Mas o que deve mesmo fazer pensar é o seguinte: a tendência verificada é de crescente incerteza nas disponibilidades hídricas, fruto de quebras acentuadas na precipitação e alterações difíceis de prever na sua distribuição ao longo do tempo, a par de outros factores climáticos também eles incertos – como é, de resto, típico de uma região de influência mediterrânica.

Perpetuar um modelo de necessidades crescentes, em vez de adaptar o modelo de consumo às disponibilidades, gera um desequilíbrio. Ambiental, primeiramente, e a vários níveis, desde logo porque há água que deve fluir livremente na paisagem e não em tubagens ou canais. Que depois se reflecte nas nossas vidas, queiramos ou não. A muita gente isto escapa e pouco interessa, porque é abstracto, distante. Agora que, via carteira, atinge também pensamentos mais identificados com máquinas registadoras e, pior que tudo, estratos social e economicamente mais vulneráveis da nossa população, talvez faça pensar mais e melhor.

O grande problema deste aumento do preço da água não é então tanto o valor que possa dele decorrer, mas mais os princípios que encerra.

A começar pela ideia de que os sistemas naturais podem ser adulterados até à exaustão, na tentativa de impor um determinado modelo a uma realidade que manifestamente o não pode suportar – basta lembrar o falhanço das promessas encerradas no paredão de Odelouca.

Em associação, a ideia de que o investimento público no Algarve é excêntrico a uma lógica de coesão nacional, e que deve ser suportado por uma lógica de custo-benefício que, por exemplo, os transportes públicos de Lisboa não seguiram – todos pagámos e pagamos.

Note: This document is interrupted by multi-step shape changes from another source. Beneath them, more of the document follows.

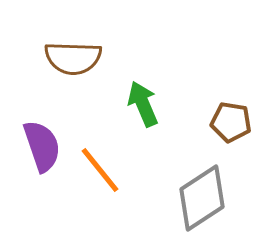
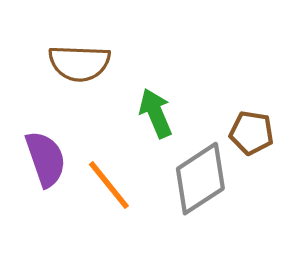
gray diamond: (202, 198) -> (200, 179), moved

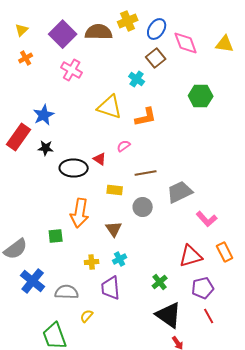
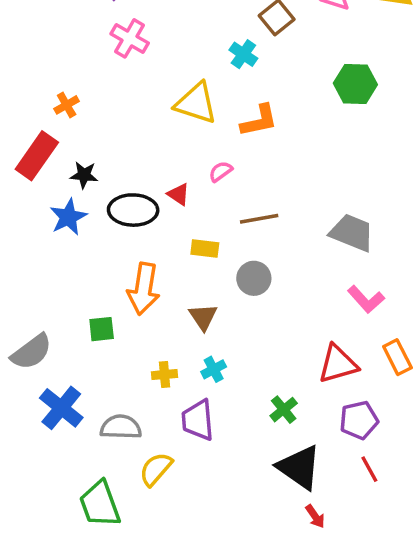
orange cross: (26, 58) -> (67, 105), moved
blue star: (44, 115) -> (68, 217), moved
gray trapezoid: (180, 192) -> (352, 233), moved, turned 48
yellow semicircle: (87, 316) -> (156, 469), size x1.5

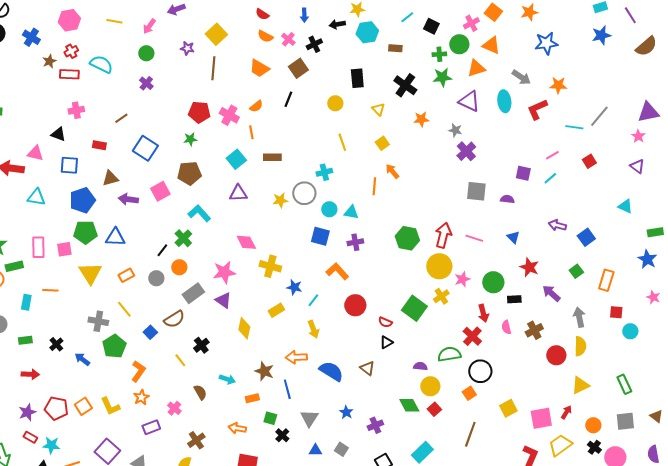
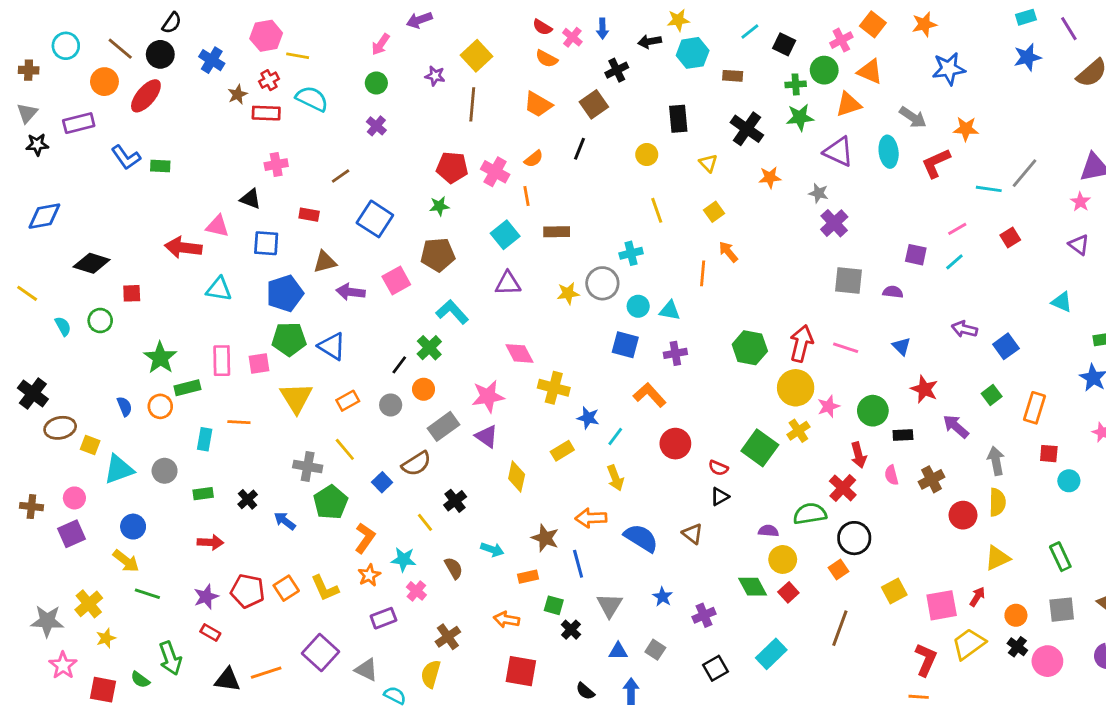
yellow line: (114, 21) -> (298, 56), moved
pink cross: (288, 39) -> (572, 37), moved
blue triangle: (115, 237) -> (332, 346), turned 30
cyan star: (51, 445) -> (404, 559), moved

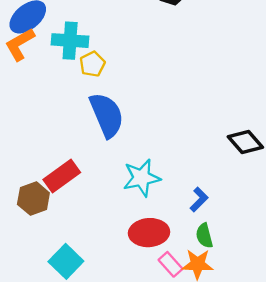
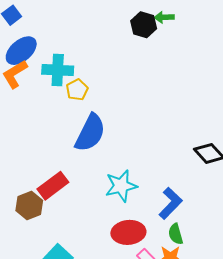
blue semicircle: (107, 115) -> (90, 133), turned 51
blue L-shape: (199, 200) -> (170, 203), size x1.5

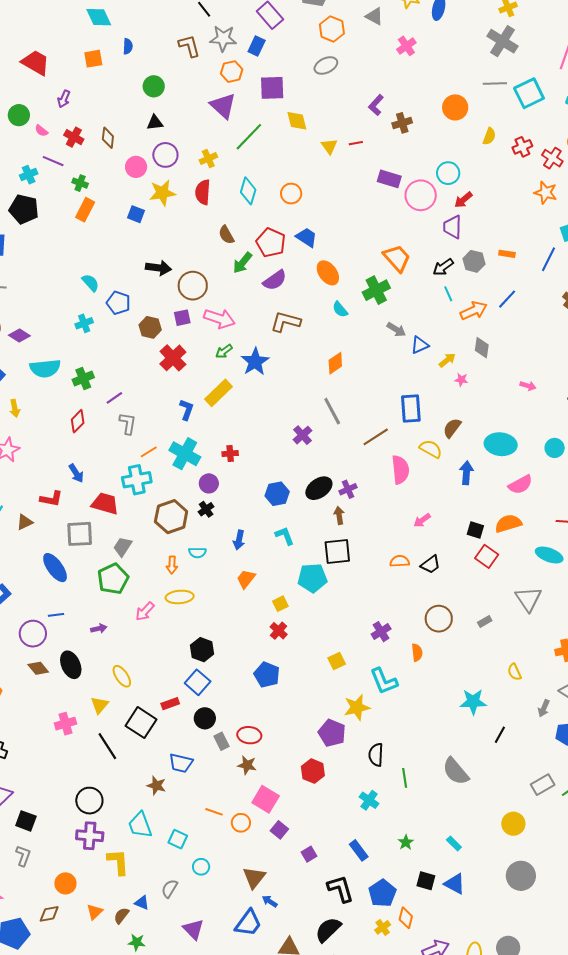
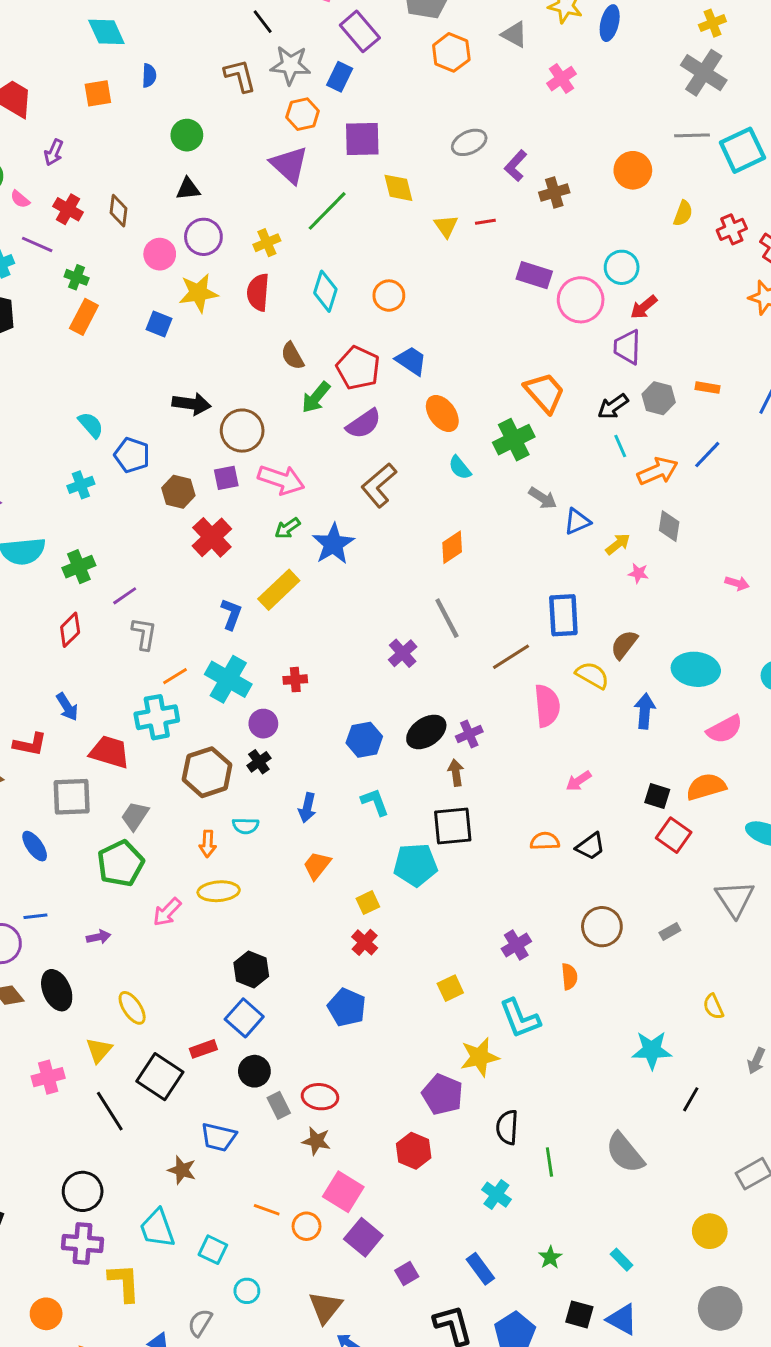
gray ellipse: (326, 65) -> (469, 142), moved
brown L-shape: (285, 322) -> (379, 485), turned -56
blue ellipse: (55, 568) -> (35, 846), size x0.7
purple square: (279, 830) -> (363, 1237), size x1.4

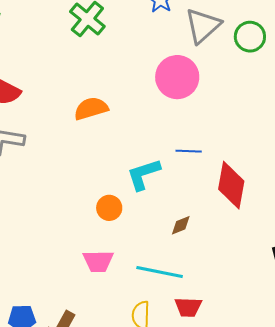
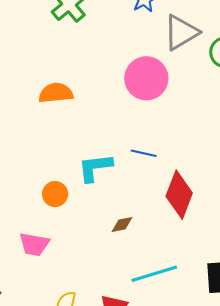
cyan line: (160, 272) -> (154, 274), moved, turned -39

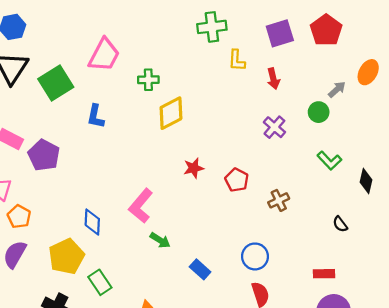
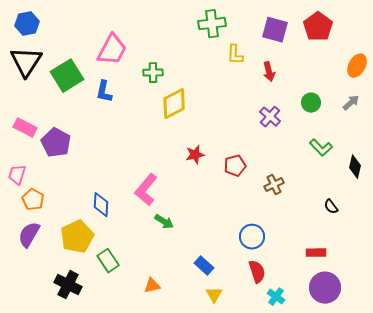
purple square: (280, 33) -> (275, 30), turned 32
gray arrow: (337, 89) -> (351, 103), moved
blue L-shape: (96, 116) -> (104, 92), moved
red pentagon: (237, 180) -> (235, 166), turned 30
blue rectangle: (200, 269) -> (204, 266), moved

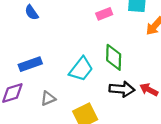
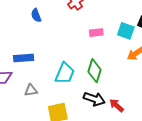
cyan trapezoid: (81, 69) -> (65, 73), turned -30

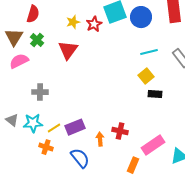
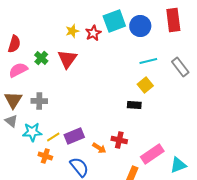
red semicircle: (33, 14) -> (14, 44), moved
brown triangle: (14, 37) -> (13, 100), moved
green cross: (37, 40) -> (41, 58), moved
black rectangle: (155, 94) -> (134, 105), moved
gray triangle: (12, 120) -> (11, 121), moved
orange arrow: (100, 139) -> (99, 148), turned 128

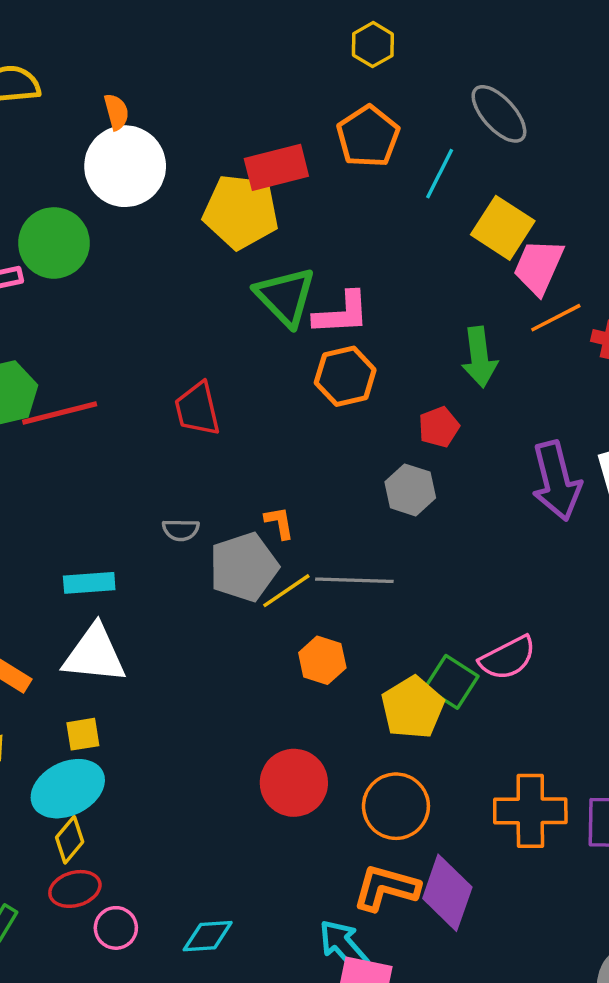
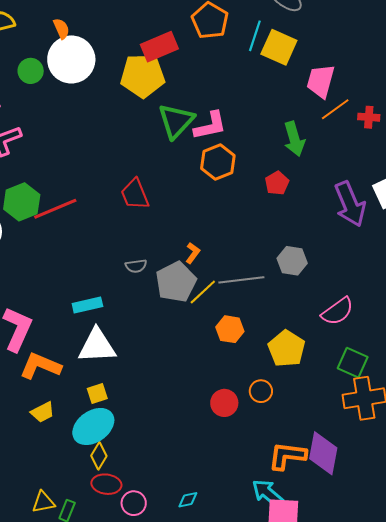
yellow square: (503, 228) -> (279, 47), moved
green circle: (54, 243) -> (31, 71), moved, size x0.6
green triangle: (285, 297) -> (176, 121), turned 36
gray hexagon: (410, 490) -> (292, 261), moved
orange L-shape: (279, 523) -> (193, 253), turned 55
green square: (452, 682) -> (353, 363), moved
red circle: (294, 783) -> (224, 403), size x0.7
orange circle: (396, 806) -> (261, 391), moved, size x0.6
red ellipse: (75, 889) -> (106, 484), turned 32
cyan diamond: (208, 936) -> (188, 500), size x0.7

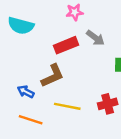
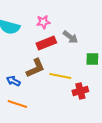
pink star: (75, 12) -> (43, 22), moved
yellow line: (67, 106) -> (60, 76), moved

Imediatamente a seguir, a total falta de solidariedade para com uma das regiões economicamente mais afectadas pela pandemia, apresentando-lhe um ónus adicional para o futuro, e que não lhe resolve os problemas nesta matéria.

E, finalmente, a clara afirmação de que o Algarve será perpetuamente sacrificado pelas más opções e decisões de gestão de um recurso fundamental, enquanto não adequar o modelo à realidade.

Portanto, quando a cabeça dos outros não tem juízo, quando esforças o consumo mais do que é preciso, o co(r)po é que paga…

 

Autor: Gonçalo Gomes é arquiteto paisagista, presidente da Secção Regional do Algarve da Associação Portuguesa dos Arquitetos Paisagistas (APAP).